Can this tool read handwritten text?
Tesseract.js can detect some clear, neat handwriting but is not optimized for cursive or informal handwriting. For high-accuracy handwriting recognition, specialized services like Google Cloud Vision or Microsoft Azure AI Vision use dedicated handwriting models trained on millions of handwriting samples.
Does this tool support languages other than English?
The browser-based version processes English by default. Tesseract.js supports 100+ languages but additional language packs require custom configuration. For multi-language OCR — Arabic, Chinese, Hindi, Japanese, Russian — Google Cloud Vision or AWS Textract are recommended alternatives with automatic language detection.
Why does the OCR output look garbled or scrambled?

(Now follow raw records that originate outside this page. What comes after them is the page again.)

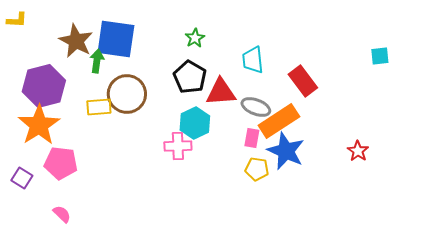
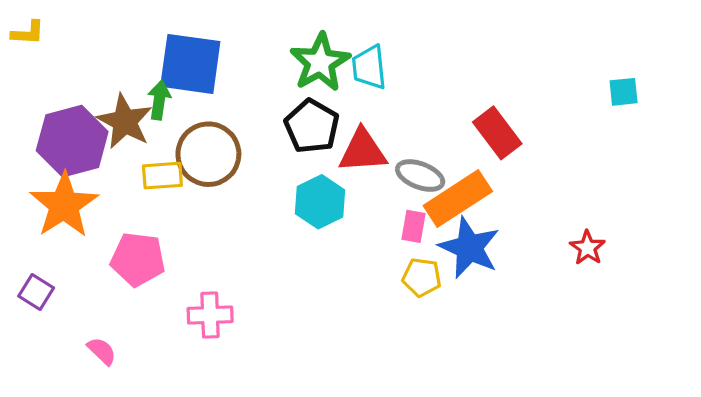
green star: (195, 38) -> (320, 62), size x1.8
brown star: (76, 41) -> (125, 121), moved
cyan trapezoid: (253, 60) -> (369, 67), moved
pink cross: (178, 146) -> (210, 315), moved
pink pentagon: (61, 163) -> (138, 259), moved

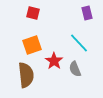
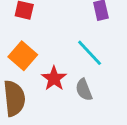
orange square: (32, 45) -> (23, 56), turned -30

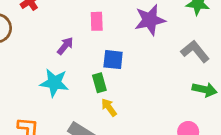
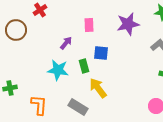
green rectangle: (99, 83) -> (84, 66), moved
yellow arrow: (109, 107) -> (98, 88), size x1.5

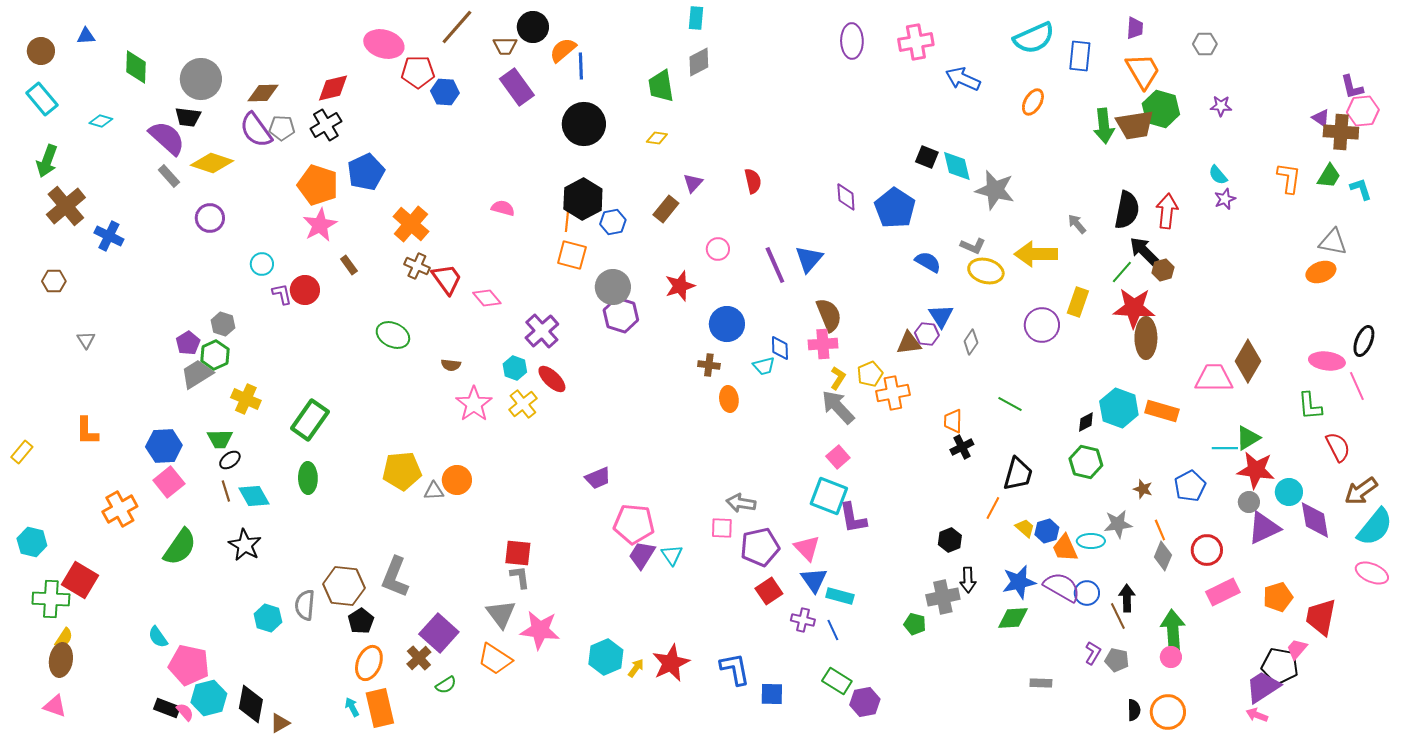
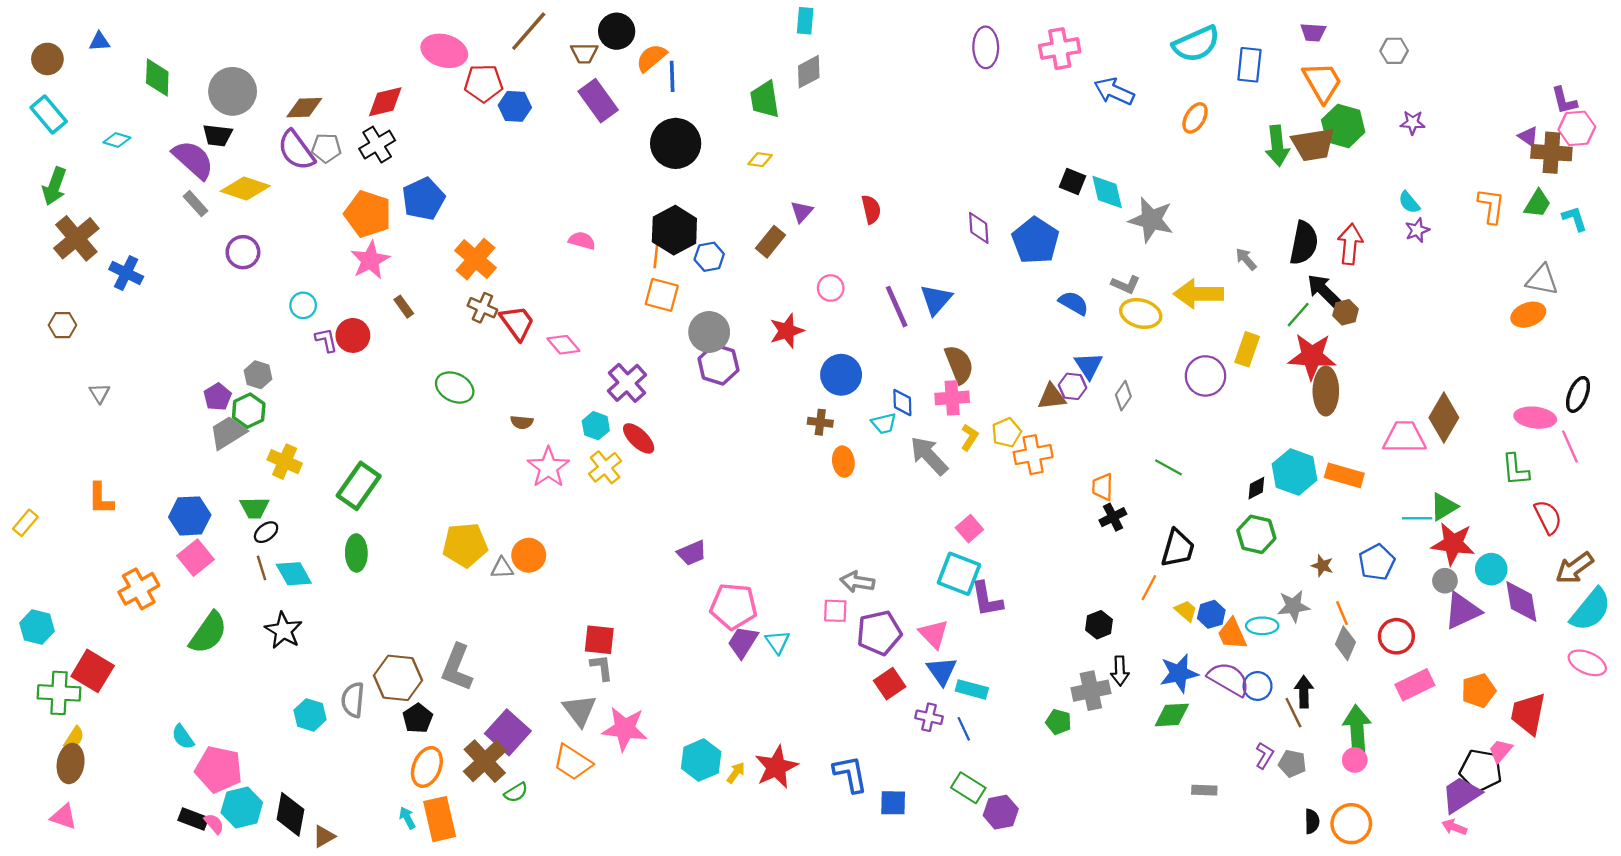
purple trapezoid: (1135, 28) -> (1313, 32), turned 90
gray arrow: (838, 407) -> (929, 456), moved
brown cross: (419, 658) -> (485, 761), size x1.5

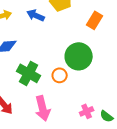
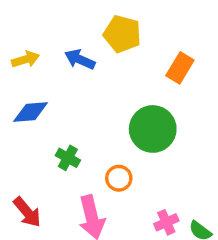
green cross: (29, 73) -> (68, 158), size x0.6
orange circle: (60, 75) -> (119, 178), moved

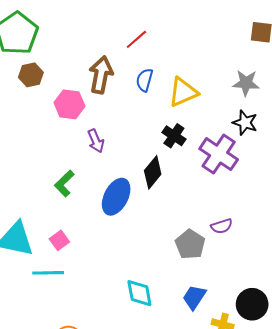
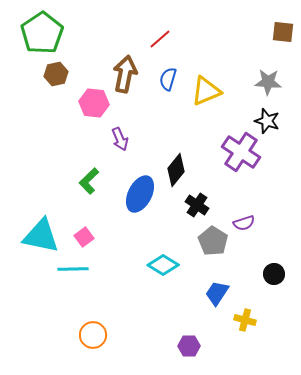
black cross: (174, 136) -> (197, 205), moved
cyan diamond: (139, 293) -> (163, 265), moved, turned -48
black circle: (252, 304) -> (274, 274), moved, size x0.7

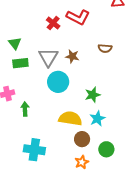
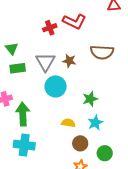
red cross: (53, 23) -> (50, 28), turned 32
brown semicircle: (105, 48) -> (102, 52), size x1.6
green arrow: (25, 109) -> (23, 114), size x1.6
yellow semicircle: (70, 118) -> (68, 123), size x0.6
cyan cross: (34, 150) -> (24, 145), moved

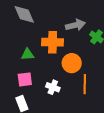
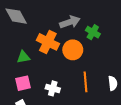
orange cross: (53, 42) -> (48, 42), turned 30
orange circle: (72, 63) -> (73, 50), moved

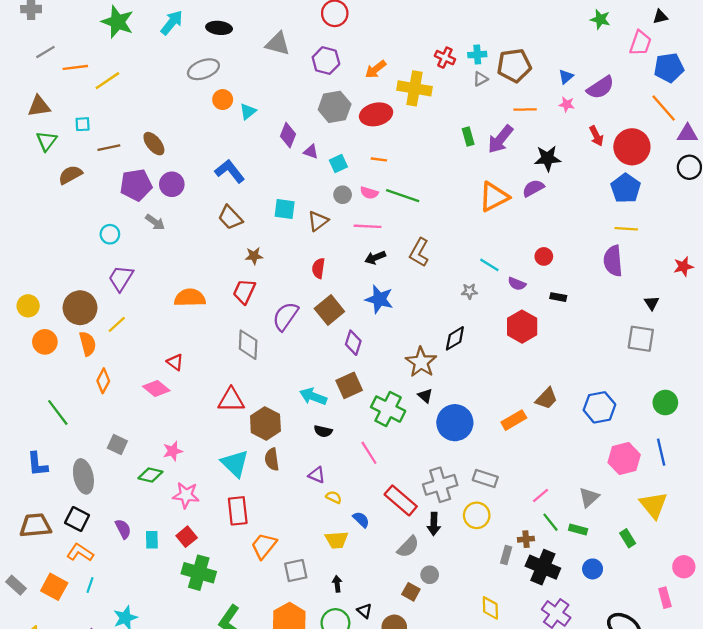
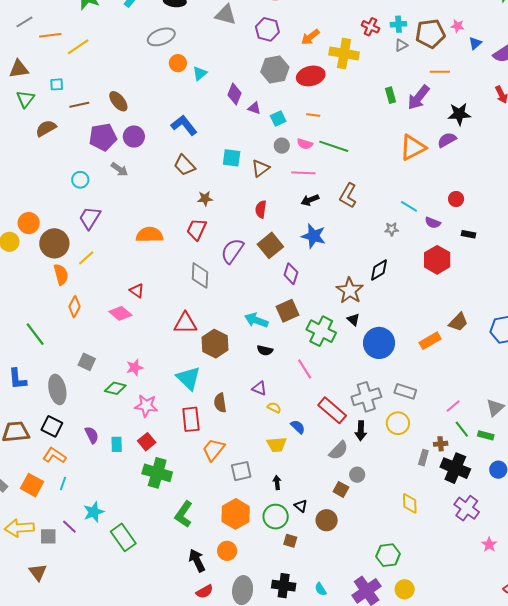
pink star: (567, 104) -> (457, 26), moved
orange circle: (45, 342) -> (29, 223), moved
brown semicircle: (272, 459) -> (220, 403), moved

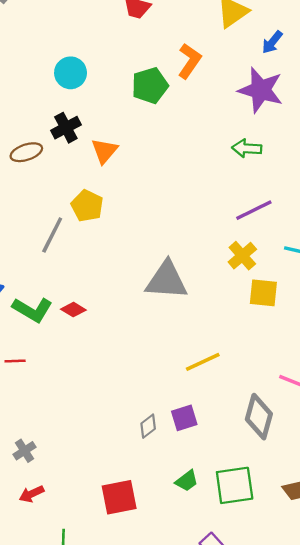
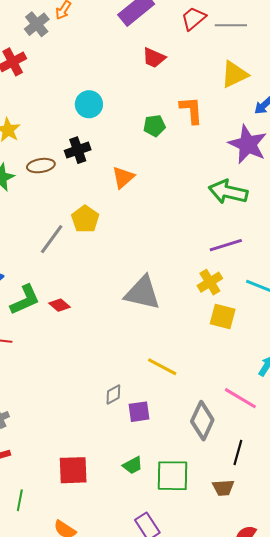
orange L-shape: (189, 61) -> (191, 110), turned -48
green pentagon: (150, 86) -> (154, 126), size x0.7
green arrow: (247, 148) -> (228, 192), size x1.5
orange triangle: (104, 151) -> (123, 177), moved
green L-shape: (32, 310) -> (25, 300), turned -64
yellow line: (203, 362) -> (162, 367), turned 44
gray diamond: (148, 426) -> (113, 395), moved

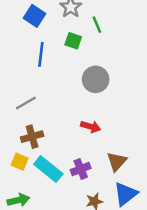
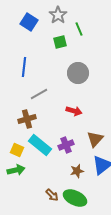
green square: (73, 41) -> (60, 42), turned -32
blue line: (41, 54) -> (24, 67), moved
gray line: (26, 103) -> (39, 94), moved
yellow square: (20, 162) -> (17, 150), moved

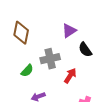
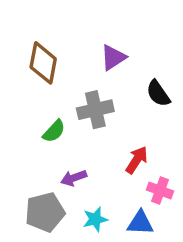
purple triangle: (69, 31) -> (113, 58), moved
red arrow: (70, 76) -> (137, 160), moved

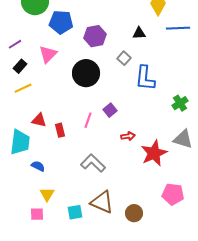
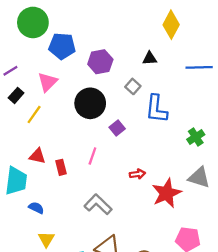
blue line: (178, 28) -> (199, 67), moved
yellow line: (23, 88) -> (34, 115), moved, turned -30
purple square: (110, 110) -> (117, 128), moved

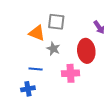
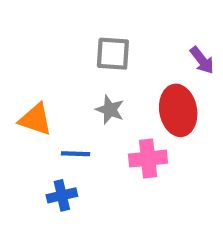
orange triangle: (37, 33) -> (36, 119), moved

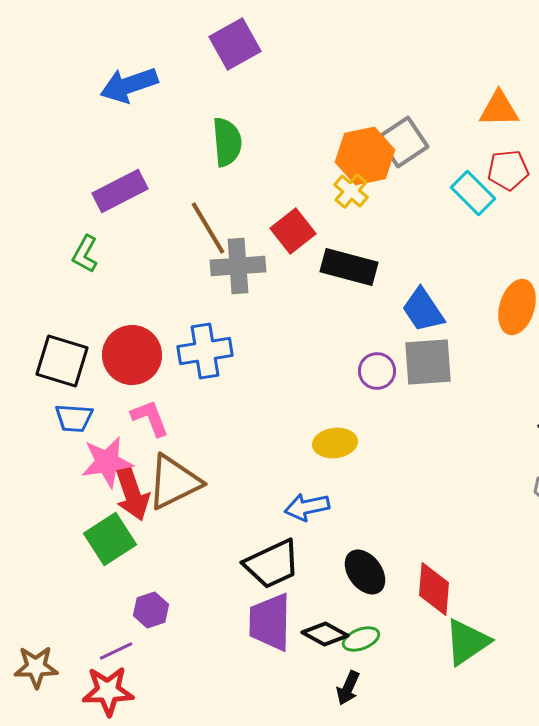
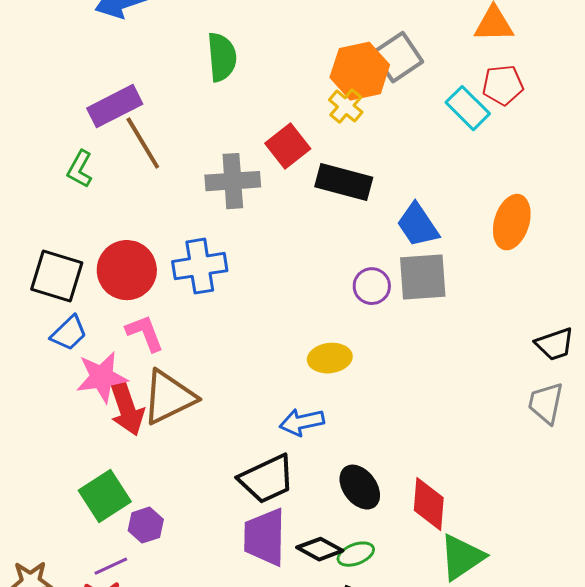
brown line: (208, 228) -> (143, 143), moved
blue trapezoid: (74, 418) -> (69, 333), turned -48
green square: (110, 539) -> (105, 496), moved

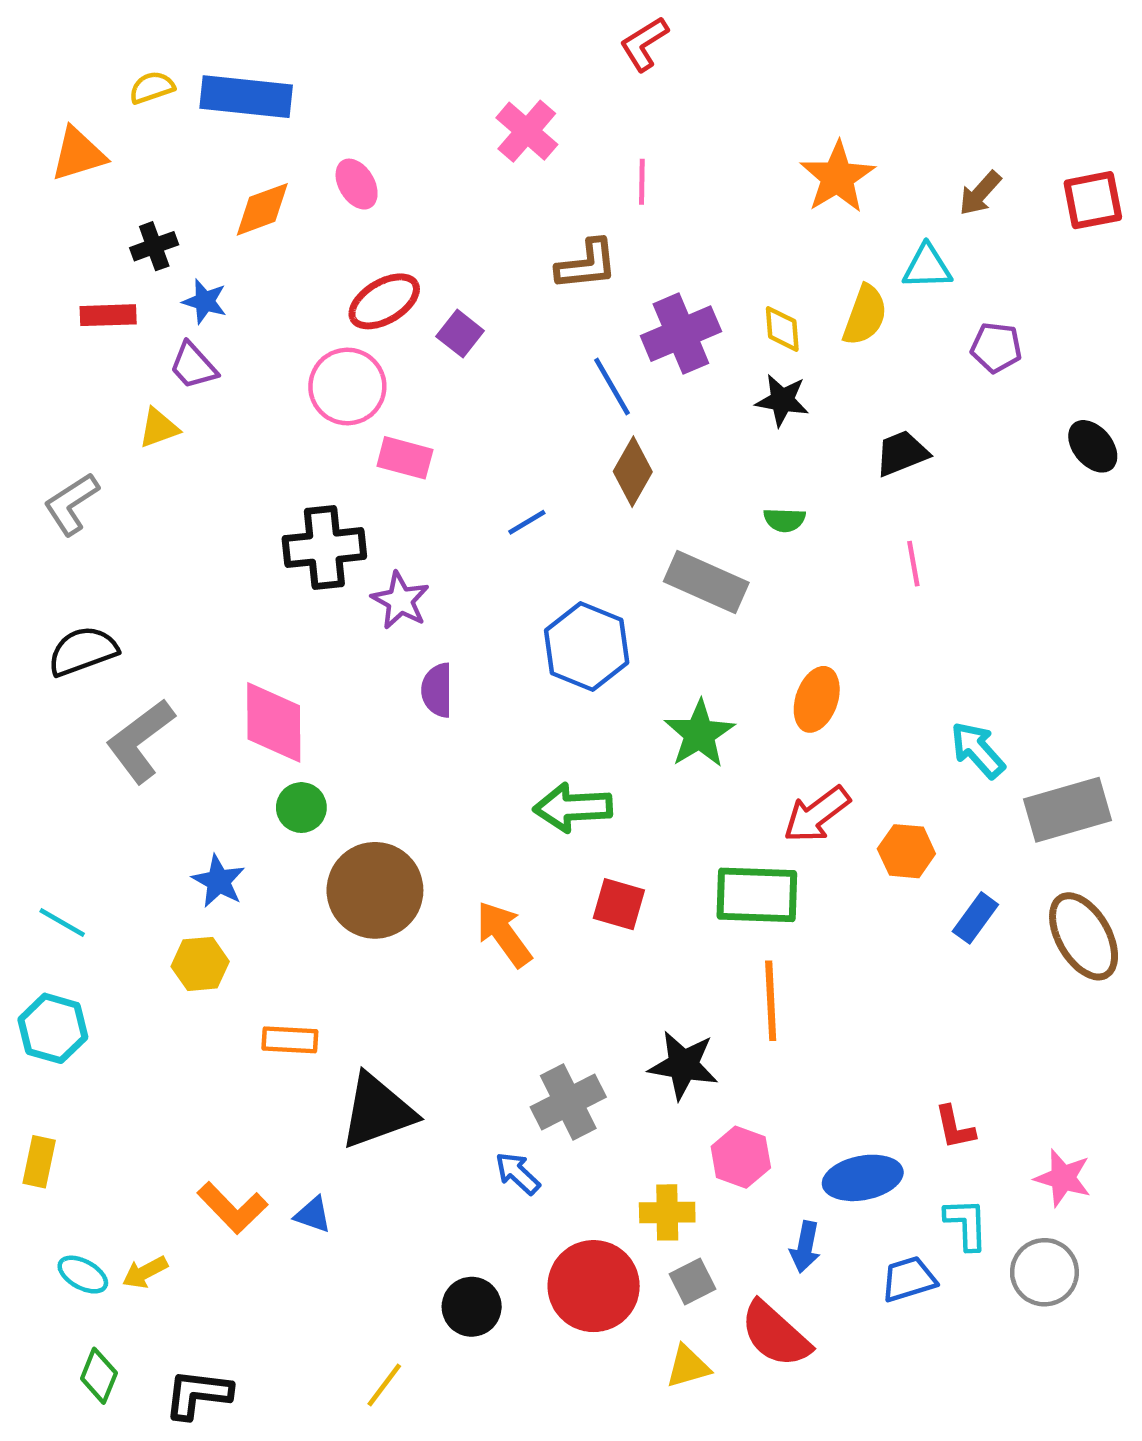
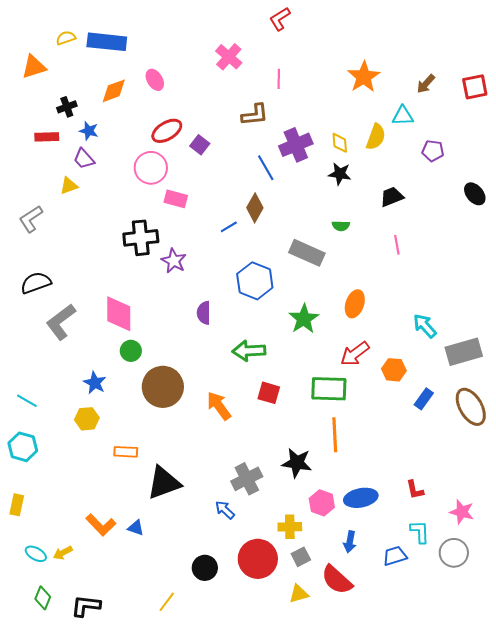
brown diamond: (633, 472) -> (255, 208), moved
purple semicircle: (437, 690) -> (204, 313), moved
blue ellipse: (863, 1178) -> (361, 498), moved

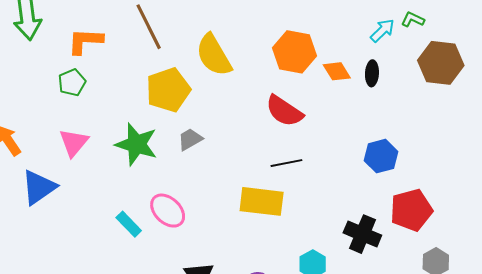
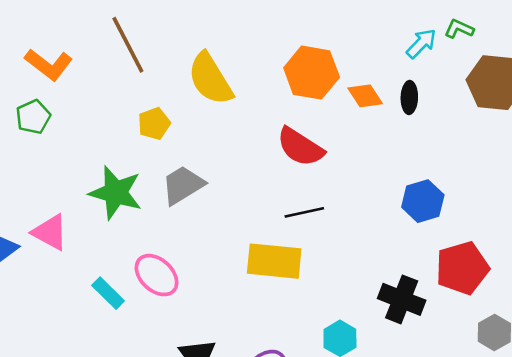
orange L-shape: (85, 41) -> (49, 65), turned -144
yellow pentagon: (168, 90) -> (154, 124), size x0.6
gray trapezoid: (190, 139) -> (183, 185), size x1.4
pink triangle: (74, 143) -> (50, 232), moved, turned -40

Garbled output typically means the image resolution is too low, text contrast is poor, or the image is heavily skewed. Try scanning at 300 DPI, increasing brightness and contrast in an image editor, and straightening the page before uploading. JPEG compression artifacts on screenshots also cause recognition errors — save screenshots as PNG instead.
What is the difference between this tool and Adobe Acrobat OCR?
Adobe Acrobat OCR produces searchable PDFs with an embedded text layer and handles complex multi-column layouts, tables, and mixed content more accurately. This browser tool is better for quick, private extraction of plain text from simple images without installing software or paying for a subscription.